Le huitième jhāna est celui qui génère le plus d’énergie mentale et qui nous donne le meilleur avant-goût du non-soi. Quand on en sort, on sait avec certitude que rien n’est comparable à la paix et au bonheur de se sentir « impersonnel ». Cela ne veut pas dire que l’on est mort mais que, pendant que nous vivons encore, il n’y aura plus de connexion avec ce culte de la personnalité dans lequel tout le monde est engagé. Tandis que nous savourons cet avant-goût de la disparition du « moi », nous réalisons que rien n’est comparable à cette sorte de paix.

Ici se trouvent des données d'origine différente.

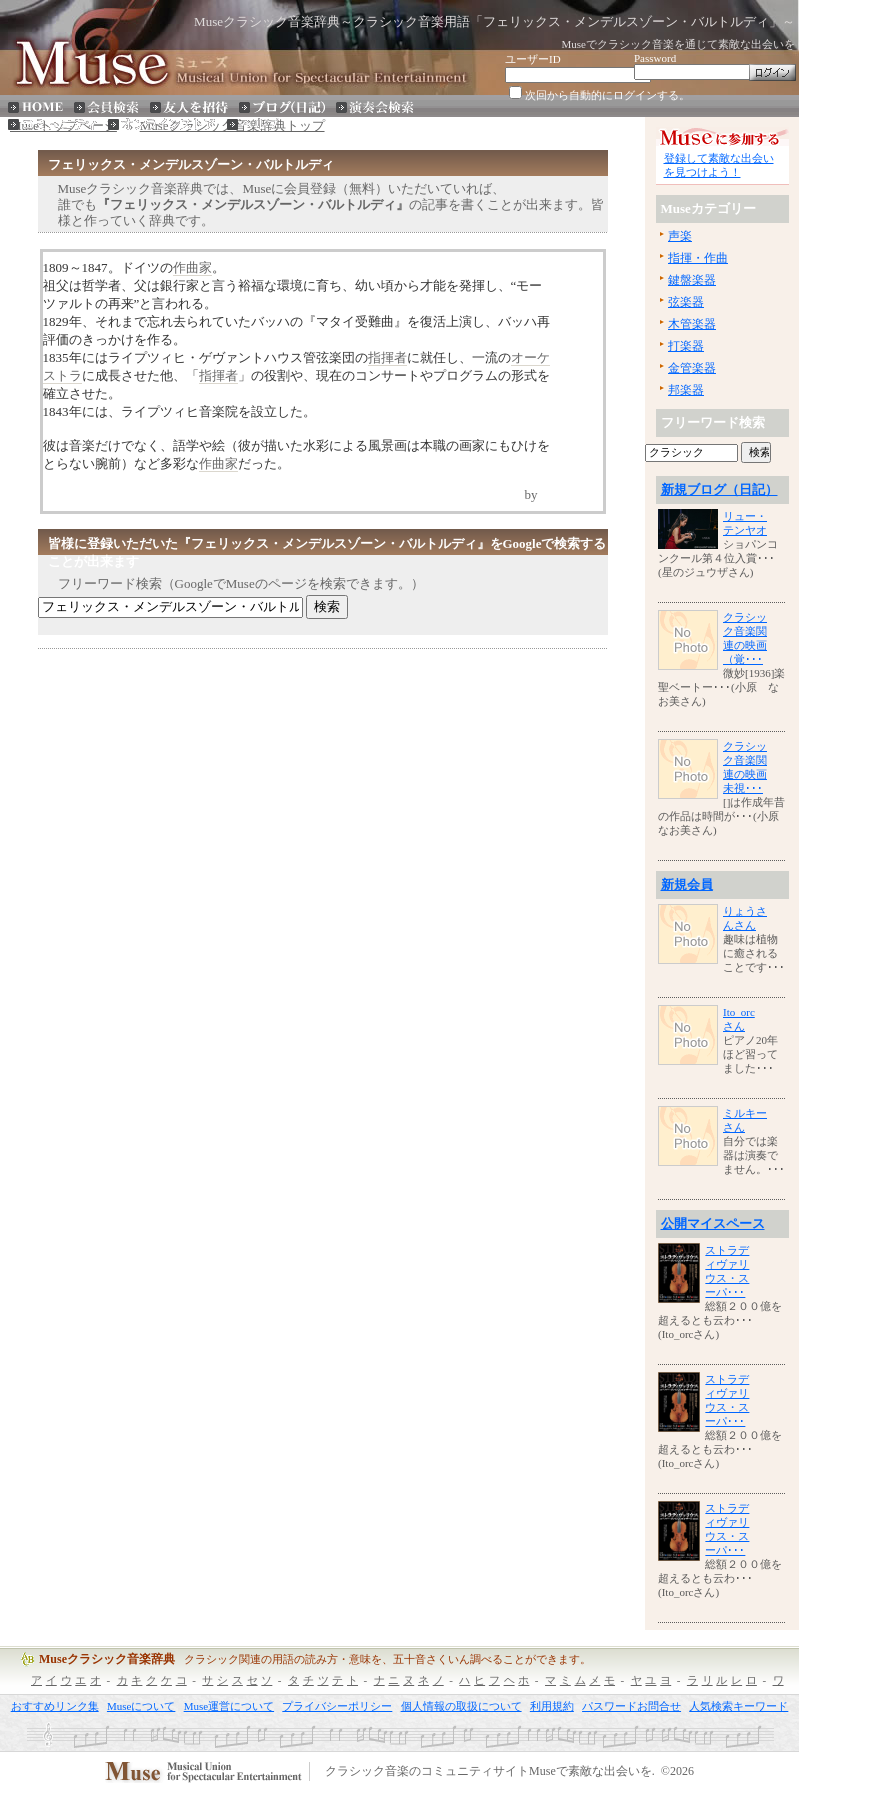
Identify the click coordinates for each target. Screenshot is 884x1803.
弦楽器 (686, 302)
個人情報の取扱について (461, 1706)
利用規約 (552, 1706)
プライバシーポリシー (337, 1706)
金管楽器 (692, 368)
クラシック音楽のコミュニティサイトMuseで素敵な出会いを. (490, 1772)
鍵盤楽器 (692, 280)
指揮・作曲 (698, 258)
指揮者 (387, 357)
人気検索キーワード (738, 1706)
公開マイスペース (713, 1223)
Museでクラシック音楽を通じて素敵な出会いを (678, 44)
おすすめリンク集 (55, 1706)
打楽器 (686, 346)
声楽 (680, 236)
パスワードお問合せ (631, 1706)
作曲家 (192, 267)
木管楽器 (692, 324)
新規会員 (687, 884)
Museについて (141, 1706)
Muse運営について (229, 1706)
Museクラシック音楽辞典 (107, 1659)
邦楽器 (686, 390)
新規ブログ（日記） (719, 489)
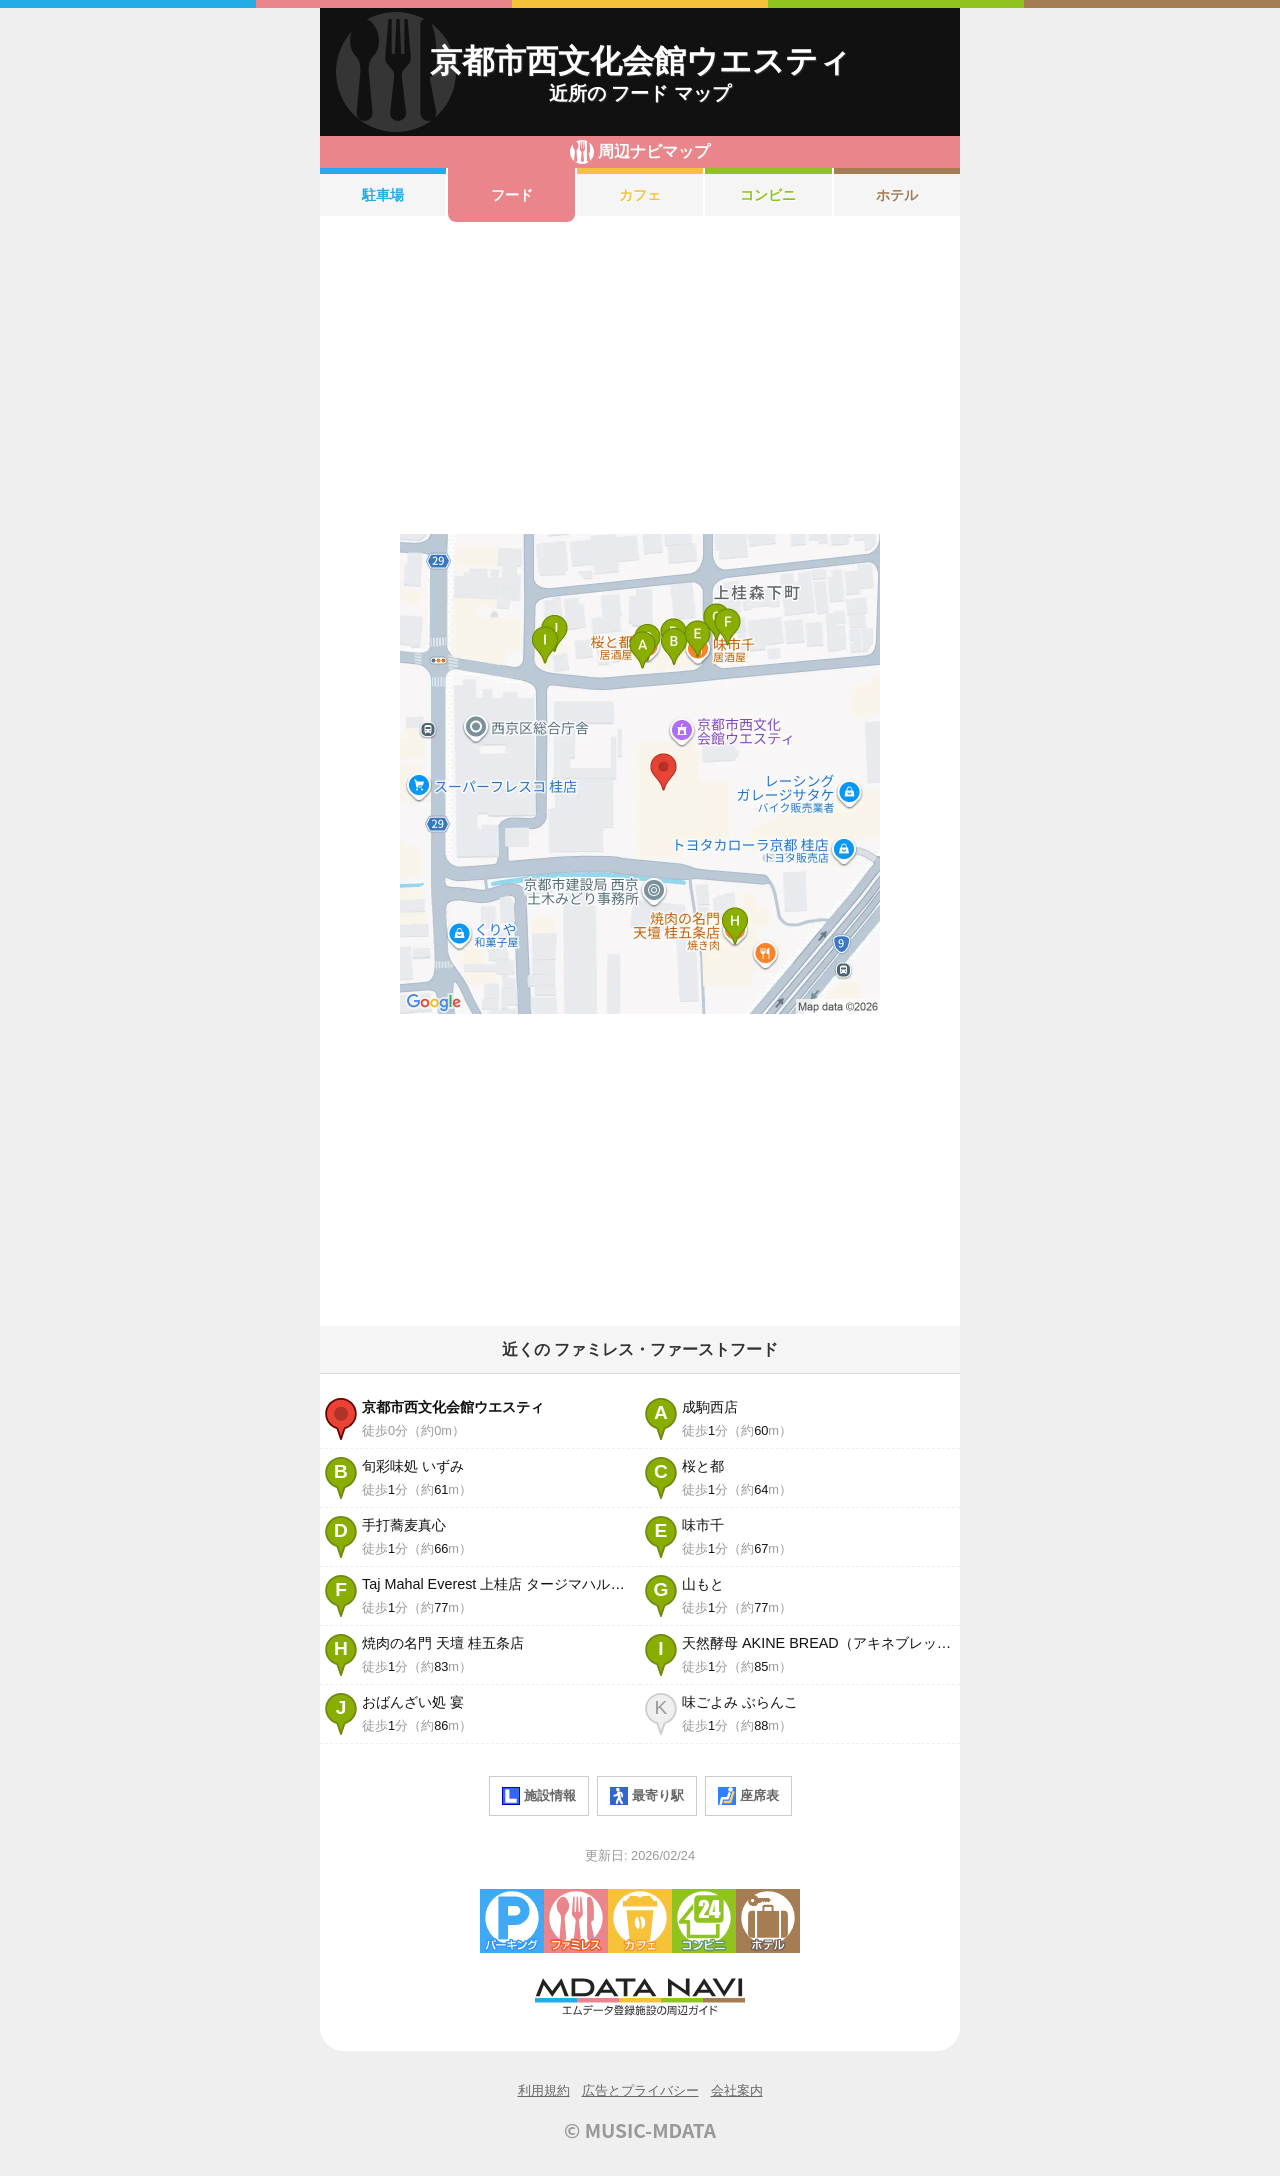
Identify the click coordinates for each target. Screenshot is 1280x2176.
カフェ (640, 195)
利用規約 (544, 2090)
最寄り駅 (647, 1796)
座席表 (748, 1796)
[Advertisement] (640, 378)
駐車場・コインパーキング (512, 1921)
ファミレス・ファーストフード (576, 1921)
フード (512, 195)
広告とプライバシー (640, 2090)
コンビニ (768, 195)
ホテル (897, 195)
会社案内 (737, 2090)
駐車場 (383, 195)
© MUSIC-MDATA (640, 2130)
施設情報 (539, 1796)
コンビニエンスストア (704, 1921)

Le huitième jhāna, pas plus que le quatrième, n’est considéré comme un jhāna de la vision profonde. Il consiste plutôt à régénérer l’esprit. Les grandes révélations profondes viennent au cours des cinquième, sixième et septième jhāna. Mais, comme il a été dit plus tôt, même dans le troisième qui est celui du « contentement », la paix et la satisfaction ressenties nous donnent une compréhension profonde du fait qu’être sans désir, c’est aussi se libérer de la souffrance.
Les jhāna immatériels nous donnent l’occasion de faire l’expérience d’une dimension qui nous permet de comprendre des concepts spirituels que nous avons peut-être lus mais que nous avons écartés en pensant qu’ils n’étaient que divagations ou croyances. Le Bouddha a énormément insisté sur le fait que nous ne devons rien croire sans l’avoir vérifié par nous-mêmes. Bien sûr, nous avons besoin d’assez de confiance dans les enseignements, au départ, pour faire les premiers pas sur la voie proposée mais, ensuite, nous devons évaluer seuls les résultats. Tout ce que nous pouvons vérifier par nous-mêmes correspond à la vérité que nous portons en nous.
L’enseignement du Bouddha est comme une carte où sont clairement indiquées les directions à prendre. Il y a des poteaux indicateurs partout et dans toutes les langues. Rien n’est caché.
1 Gold in the Crucible, Deirdre Green, 1989. Non traduit en français.